SpeechCycle
- Industry: Computer
- Founded: August 2001
- Founder: Zor Gorelov(CEO), Ruth Brown (President), and Victor Goltsman (SVP of Operations)
- Fate: Active
- Headquarters: New York City, New York City, United States
- Area served: Cablevision, Charter Communications, Cox, Time Warner Cable, Mediacom, Bresnan, Verizon, and Telstra
- Key people: Zor Gorelov(CEO), Ruth Brown (President), Roberto Pieraccini (CTO) and Victor Goltsman (SVP of Operations)
- Services: Developing technology which enables Rich Phone Applications
- Website: www.speechcycle.com

= SpeechCycle =

SpeechCycle was a company located in New York City that developed technology that enabled Rich Phone Applications (RPA). RPA is a category of customer interaction solutions that orchestrate and extend enterprise systems to the end customer through a natural language interface that is accessible over multiple channels including smartphones. SpeechCycle was acquired by Synchronoss, a New Jersey–based company, in April 2012.

==History==
SpeechCycle (formerly Telleureka) was founded in August 2001 by Zor Gorelov(CEO), Ruth Brown (President), and Victor Goltsman (SVP of Operations). The three of them had previously founded Buzz Company which was later acquired by Multex in 2000. The management team has grown to include Alan Pan (SVP of Marketing), Roberto Pieraccini (who joined as CTO in 2005), Albert Kim (SVP of Engineering), David Ho (SVP of Business Solutions) and L. Mario Mascioli (SVP of Worldwide Sales and Channels).

SpeechCycle develops complex self-service applications for troubleshooting and technical support of subscriber's services in the cable operator's space, such as high speed internet, cable TV, and VoIP-based telephony services. SpeechCycle's applications have helped millions of subscribers fix common problems including rebooting their cable box, correcting their entertainment system configuration and setting up email.

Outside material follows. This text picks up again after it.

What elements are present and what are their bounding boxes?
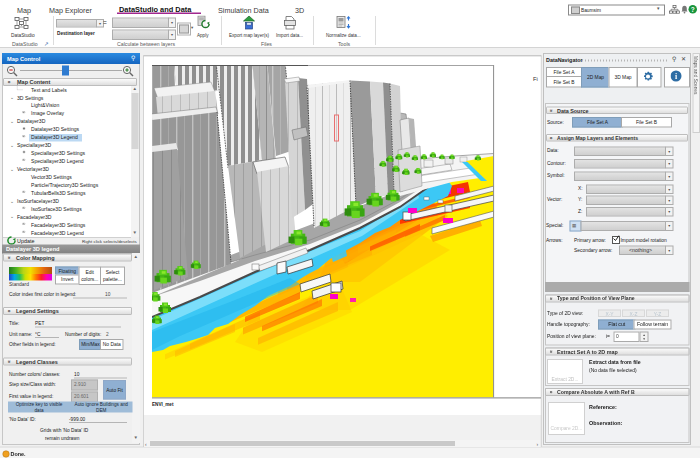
svg-text:ENVI_met: ENVI_met [152, 402, 174, 407]
svg-text:Fi: Fi [533, 76, 538, 82]
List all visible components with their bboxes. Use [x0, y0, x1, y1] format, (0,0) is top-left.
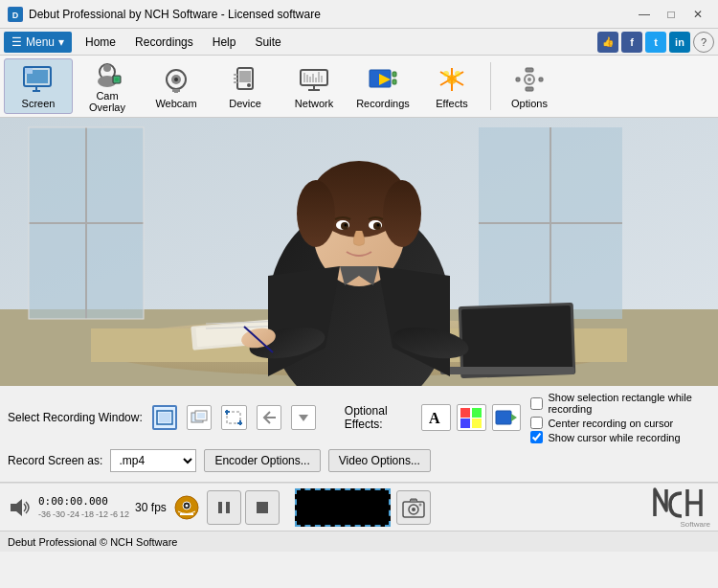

In April 2010 SpeechCycle announced the general market availability of RPA Express, a platform which enables the design, development, deployment, tuning, and monitoring of Rich Phone Applications and embed SpeechCycle's best practices. RPA can be deployed on premises or on demand.

==Customers==
SpeechCycle customers include the largest cable and telecommunication operators in the US and abroad, such as Cablevision, Charter Communications, Cox, Time Warner Cable, Mediacom, Bresnan, Verizon, and Telstra.